Reverse indexing

By default, TripleLite builds a single index mapping subjects to their predicates and objects (SPO). Queries that start from a subject are a dictionary lookup. Queries that start from an object scan the entire graph.

Passing reverse_index_predicates at construction time adds a second index that maps predicates and objects back to subjects (POS). This makes subjects() a direct lookup instead of a scan, at the cost of roughly doubling memory and slowing down writes.

Two modes:

from triplelite import TripleLite, RDFTerm

FRBR_PART_OF = "http://purl.org/vocab/frbr/core#partOf"
RDF_TYPE = "http://www.w3.org/1999/02/22-rdf-syntax-ns#type"

# Index only the predicates you query by object
g = TripleLite(reverse_index_predicates=frozenset({FRBR_PART_OF, RDF_TYPE}))

# Index every predicate (empty frozenset = all)
g = TripleLite(reverse_index_predicates=frozenset())

Selective indexing is the typical choice. If you load a scholarly graph and need to answer “which articles belong to this journal?”, index frbr:partOf. If you also need “which resources are journal articles?”, add rdf:type. Everything else stays in SPO only.

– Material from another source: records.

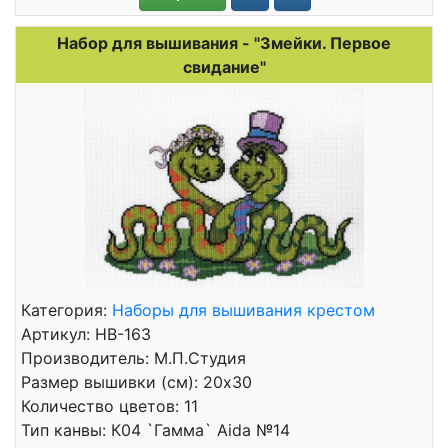
Набор для вышивания - "Змейки. Первое
свидание"
Категория:
Наборы для вышивания крестом
Артикул: НВ-163
Производитель: М.П.Студия
Размер вышивки (см): 20x30
Количество цветов: 11
Тип канвы: К04 `Гамма` Aida №14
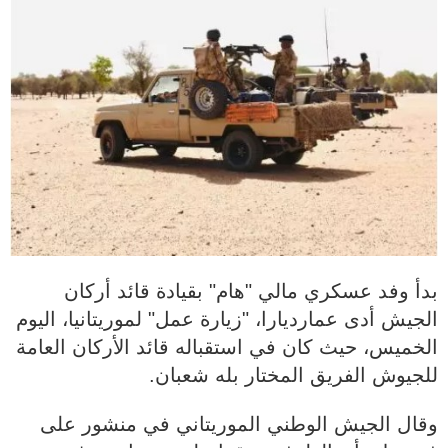
بدأ وفد عسكري مالي "هام" بقيادة قائد أركان
الجيش أدى عمارديارا، "زيارة عمل" لموريتانيا، اليوم
الخميس، حيث كان في استقباله قائد الأركان العامة
للجيوش الفريق المختار بله شعبان.
وقال الجيش الوطني الموريتاني في منشور على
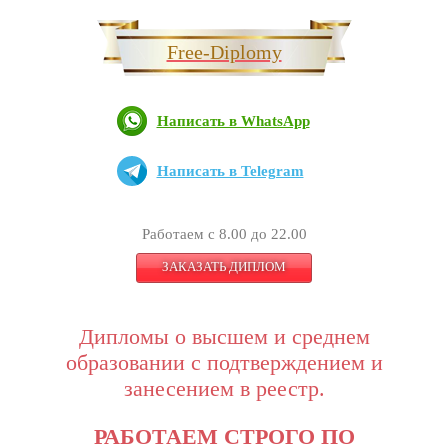
Free-Diplomy
Написать в WhatsApp
Написать в Telegram
Работаем с 8.00 до 22.00
ЗАКАЗАТЬ ДИПЛОМ
Дипломы о высшем и среднем
образовании с подтверждением и
занесением в реестр.
РАБОТАЕМ СТРОГО ПО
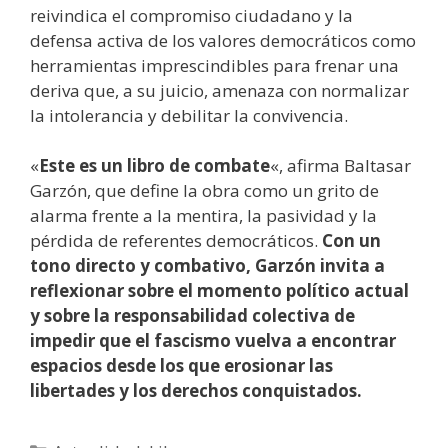
reivindica el compromiso ciudadano y la
defensa activa de los valores democráticos como
herramientas imprescindibles para frenar una
deriva que, a su juicio, amenaza con normalizar
la intolerancia y debilitar la convivencia.
«
Este es un libro de combate
«, afirma Baltasar
Garzón, que define la obra como un grito de
alarma frente a la mentira, la pasividad y la
pérdida de referentes democráticos.
Con un
tono directo y combativo, Garzón invita a
reflexionar sobre el momento político actual
y sobre la responsabilidad colectiva de
impedir que el fascismo vuelva a encontrar
espacios desde los que erosionar las
libertades y los derechos conquistados.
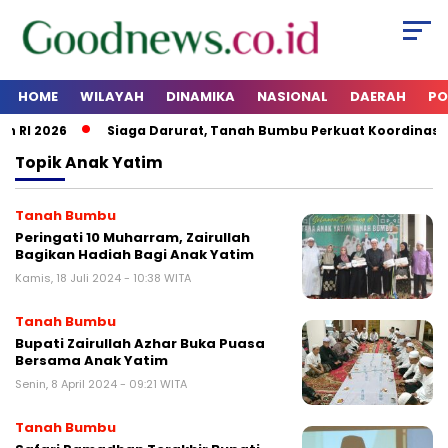
HOME
WILAYAH
DINAMIKA
NASIONAL
DAERAH
PO
RI 2026
Siaga Darurat, Tanah Bumbu Perkuat Koordinasi K
Topik
Anak Yatim
Tanah Bumbu
Peringati 10 Muharram, Zairullah
Bagikan Hadiah Bagi Anak Yatim
Kamis, 18 Juli 2024 - 10:38 WITA
Tanah Bumbu
Bupati Zairullah Azhar Buka Puasa
Bersama Anak Yatim
Senin, 8 April 2024 - 09:21 WITA
Tanah Bumbu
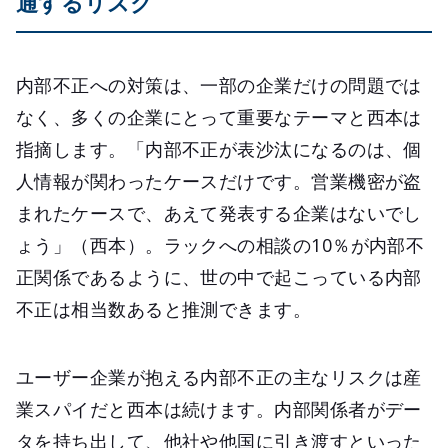
通するリスク
内部不正への対策は、一部の企業だけの問題では
なく、多くの企業にとって重要なテーマと西本は
指摘します。「内部不正が表沙汰になるのは、個
人情報が関わったケースだけです。営業機密が盗
まれたケースで、あえて発表する企業はないでし
ょう」（西本）。ラックへの相談の10％が内部不
正関係であるように、世の中で起こっている内部
不正は相当数あると推測できます。
ユーザー企業が抱える内部不正の主なリスクは産
業スパイだと西本は続けます。内部関係者がデー
タを持ち出して、他社や他国に引き渡すといった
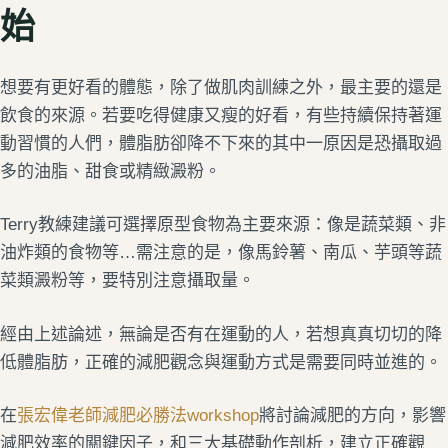
始
想要有更好看的體態，除了做肌肉訓練之外，最主要的還是
飲食的來源。若要吃得健康又瘦的好看，有些持續保持著運
動習慣的人們，體脂肪卻降不下來的其中一原因是恐攝取過
多的油脂、甜食或精緻澱粉。
Terry教練建議可選擇原型食物為主要來源：像是蔬菜類、非
油炸類的食物等…需注意的是，像馬鈴薯、南瓜、芋頭等蔬
菜類澱粉等，要特別注意攝取量。
經由上述論述，無論是否有在運動的人，若想真真切切的降
低體脂肪，正確的減肥觀念與運動方式是需要同時並進的。
在
張宏偉老師減肥必勝法workshop
將討論減肥的方向，影響
減肥效率的關鍵因子，和三大基礎動作剖析，建立正確觀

The index must be set at construction time. Triples added before the index is configured are not retroactively indexed.

Example: finding articles in a journal

from triplelite import TripleLite, RDFTerm

FABIO = "http://purl.org/spar/fabio/"
FRBR = "http://purl.org/vocab/frbr/core#"
RDF_TYPE = "http://www.w3.org/1999/02/22-rdf-syntax-ns#type"
OC = "https://w3id.org/oc/meta/"

g = TripleLite(reverse_index_predicates=frozenset({f"{FRBR}partOf"}))

journal = f"{OC}br/062501778099"
for omid in ("062501777134", "062504927381", "062507283910"):
    article = f"{OC}br/{omid}"
    g.add((article, RDF_TYPE, RDFTerm("uri", f"{FABIO}JournalArticle")))
    g.add((article, f"{FRBR}partOf", RDFTerm("uri", journal)))

# Direct lookup via reverse index, no scan
for s in g.subjects(predicate=f"{FRBR}partOf",
                    object=RDFTerm("uri", journal)):
    print(s)